Apesar de se referir a qualquer tipo de idade, o mais praticado é contra o idoso, que é tido como peso para a maioria da sociedade, que ainda encara o envelhecimento como problema, e o governo brasileiro alega que o sistema previdenciário não será sustentável ao longo dos próximos anos. Segundo o IBGE, no Brasil, 13% da população tem mais de 60 anos, sendo que a partir de 2031 haverá mais idosos do que crianças e adolescentes. Em 2042, essa faixa etária alcançará o número de 57 milhões de brasileiros.

Enfrentar a discriminação etária exige uma nova compreensão do envelhecimento por todas as gerações sobre essa fase da vida. Precisamos eliminar os conceitos desatualizados de pessoas mais velhas como fardos e reconhecer a diversidade da experiência da velhice e as desigualdades do preconceito etário.

Os mais novos precisam entender que idade agora é apenas um número. As pessoas com mais idade continuam sendo produtivas. Atualmente, as empresas estão abrindo vagas exclusivas para maiores de 50 anos. A experiência acumulada pode agregar muito para a organização, e esse tema foi muito bem representado no filme “Um senhor estagiário”, com Robert De Niro e Anne Hathaway.

É claro que tem pessoas mais velhas que pararam no tempo, se recusam a aprender a lidar com a tecnologia, não se atualizam e nem se reciclam. Outros estão debilitados por questões de saúde; porém, a grande maioria das pessoas acima dos 50 anos é totalmente ativa, participativa, entendida de tudo o que acontece no país e no mundo, com uma grande vantagem sobre os mais novos: têm conteúdo histórico, pelo estudo e pela vivência. Isso é um rico valor que pertence apenas aos mais velhos, e bobo é aquele que desperdiça isso. Empresas de sucesso fazem questão de manter em seu quadro funcionários de diversas faixas etárias.

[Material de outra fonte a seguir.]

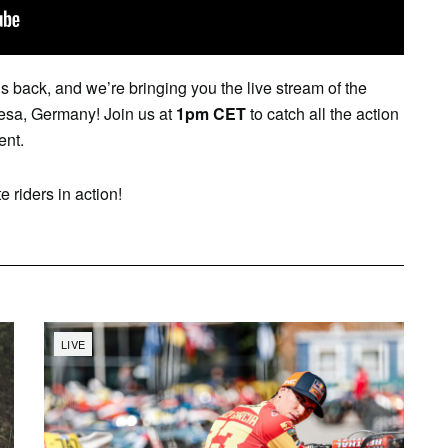
back, and we’re bringing you the live stream of the
iesa, Germany! Join us at
1pm CET
to catch all the action
ent.
e riders in action!
LIVE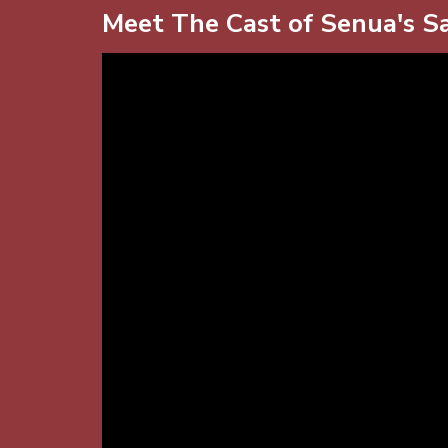
Meet The Cast of Senua's Sa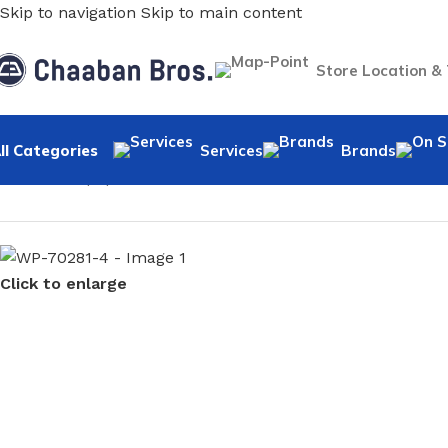
Skip to navigation
Skip to main content
Store Location &
ll Categories
Services
Brands
Home
/
Wallpaper
/
Minimalist
/
WP-70281-4
Click to enlarge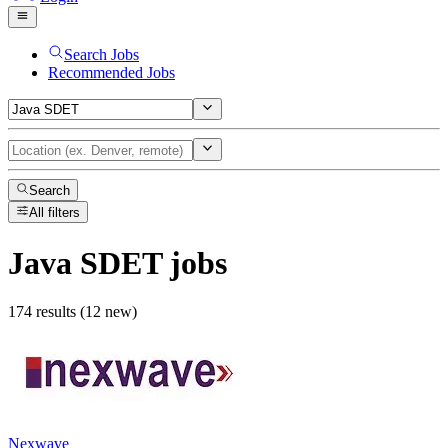
Search Jobs
Recommended Jobs
Search
All filters
Java SDET
jobs
174 results (12 new)
Nexwave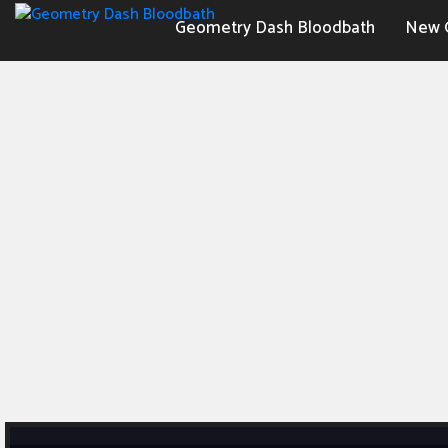
Geometry Dash Bloodbath
New 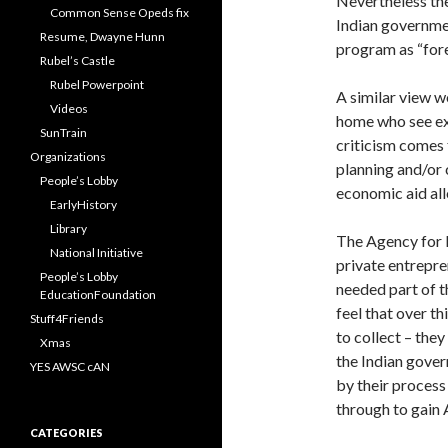
Nevertheless the
Common Sense Opeds fix
Indian governmen
Resume, Dwayne Hunn
program as “for
Rubel’s Castle
Rubel Powerpoint
A similar view w
Videos
home who see exp
SunTrain
criticism comes 
Organizations
planning and/or 
People’s Lobby
economic aid all
EarlyHistory
Library
The Agency for I
National Initiative
private entrepren
People’s Lobby
needed part of t
EducationFoundation
feel that over t
Stuff4Friends
to collect – the
Xmas
the Indian gover
YES AWSC cAN
by their process
through to gain 
CATEGORIES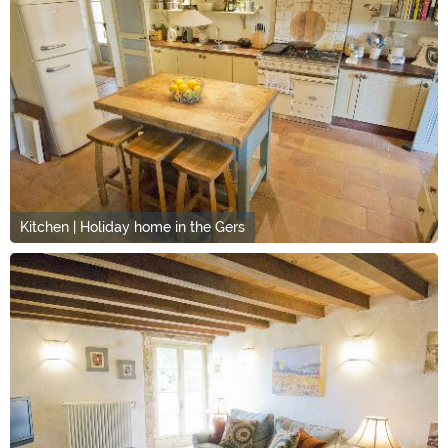
Kitchen | Holiday home in the Gers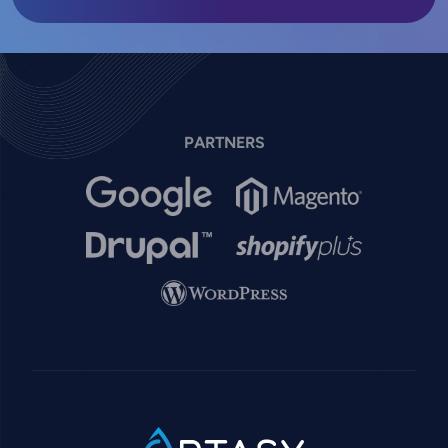
PARTNERS
Image
Image
Image
Image
Image
SVG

Segundo Marília, no dia a dia do trabalho, dentro da agência em que atua, está no DNA defender a pluralidade, diversidade e inclusão e alinhar com os propósitos dos clientes. “É um olhar de igualdade para todas as pessoas, não importa a idade, origem ou etnia. Nos trabalhos de casting, buscamos sempre oferecer um público diverso e selecionar pelo desempenho, simpatia e comunicação. Em todos os eventos híbridos é incluída a tradução em libras, e são esses detalhes que trazem o diferencial, não apenas dizer, mas praticar.”

Para combater o etarismo é necessário se policiar, assim contra todas as formas de preconceito. Ter o olhar empático e compreender que cada um, independentemente da idade, é capaz de aprender, produzir e evoluir. Lembre-se de que você também será um idoso no futuro. O respeito deve prevalecer sempre.